Some might ask; Bob, is this article timely? 1031 Exchanges are not snap decisions, they require deliberate thoughtful action. Plus, the mortgage interest rates will come down so future purchases won’t feel so daunting; good planning will save capital gains taxes. My articles are about education and awareness, not about selling.
By Alicia Tuovila and other internet sources
With appreciated stock, you can sell your shares over a number of years to spread out the capital gains. Unfortunately, investment real estate is not granted the same luxury. The entire gain amount must be claimed on your taxes in the year the property is sold, unless certain steps are taken to minimize this risk.
If an investor uses IRS Code Section 1031 (1031 Exchange) to recognize a “like-kind” exchange when selling an investment property, capital gains can be deferred by purchasing a similar investment property.
You can mitigate this tax burden by controlling the year in which title and possession passes out of your hands and the year in which you report the capital gain on the transaction. In other words, you can set the transfer of ownership to a year in which you expect to have a lower tax burden.
A 1031 Exchange allows an investor to trade real estate held for investment for other investment real estate and incur no immediate tax liability. Under Section 1031, if you exchange business or investment property solely for a business or investment property of a like-kind, no gain or loss is recognized until the newly acquired property is sold.
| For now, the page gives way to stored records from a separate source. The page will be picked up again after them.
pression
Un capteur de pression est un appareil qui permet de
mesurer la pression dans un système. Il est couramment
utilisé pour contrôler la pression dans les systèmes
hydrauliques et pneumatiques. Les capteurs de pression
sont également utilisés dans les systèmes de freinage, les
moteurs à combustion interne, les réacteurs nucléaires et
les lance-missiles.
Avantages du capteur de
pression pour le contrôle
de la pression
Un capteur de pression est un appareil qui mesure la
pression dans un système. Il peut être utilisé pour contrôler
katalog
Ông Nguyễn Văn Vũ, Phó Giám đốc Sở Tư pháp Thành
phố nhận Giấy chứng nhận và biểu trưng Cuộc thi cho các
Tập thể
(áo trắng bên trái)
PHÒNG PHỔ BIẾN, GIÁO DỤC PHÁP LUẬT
Beginning in 2018, The Tax Cuts and Jobs Act limited like-kind exchanges to real estate. Section 1031 exchanges of personal property, such as artwork, are no longer permitted.
A 1031 Exchange will not allow the avoidance of capital gains taxes in all cases. For example, the exchange of U.S. real estate for real estate in another country will not qualify for tax deferred exchange status.
Furthermore, trades involving property used for personal purposes, such as exchanging a personal residence for a rental property, will not receive tax deferred treatment. If an exchange is made between related parties and either party subsequently disposes of the exchanged property within a two-year period, the exchanged property will become subject to tax.
For tax reporting purposes, the basis of the old property is carried over to the new property. This is important to understand because the taxes due are not forgiven, they are simply postponed until the sale of the new property. To record the 1031 Exchange with the Internal Revenue Service, it is important to file Form 8824 with the tax return for the year of the like kind exchange, as well as for each of the two years following the exchange.
A tax-deferred exchange is also possible if you are selling your investment property at a loss. First, you must determine if the loss is a “tax loss” or just a personal loss. In order to qualify as a tax loss, your adjusted basis in the property must be more than the selling price of the property. Your adjusted basis takes into consideration any prior depreciation deductions you have taken.
For a tax deferred 1031 Exchange transaction to occur, certain conditions must be met:
The property must be “like-kind”: Properties are like-kind if they are of the same nature or character, even if they differ in grade or quality.
The property must be related to business or investment: Exchanged property must be held for productive business or investment use and traded for the same use. An exchanged property must not be primarily held for resale.
The new property must be identified within 45 days: The new property to be received in exchange for an existing property must be identified in writing, to the seller, within 45 days of the first transfer.
The transfer must take place within the 180-day window: The like-kind property must be received by one of these two dates (whichever comes sooner); within the 180-day period following the property transfer, or by the tax return due date (including extensions) for the year in which the property is transferred.
The increased number of real estate sales has allowed many people to receive favorable tax treatment from the federal government. As a result, a tremendous amount of tax revenue has been lost so this program is frequently the subject of review but for now, 1031 Exchanges for real property remain. (as mentioned above, beginning in 2018, they were eliminated for other types of property, such as collectibles, aircraft, franchise rights, and heavy equipment.)
As always, discuss your plans with a tax professional if you have a rental property you are considering selling to learn which rules apply to your situation.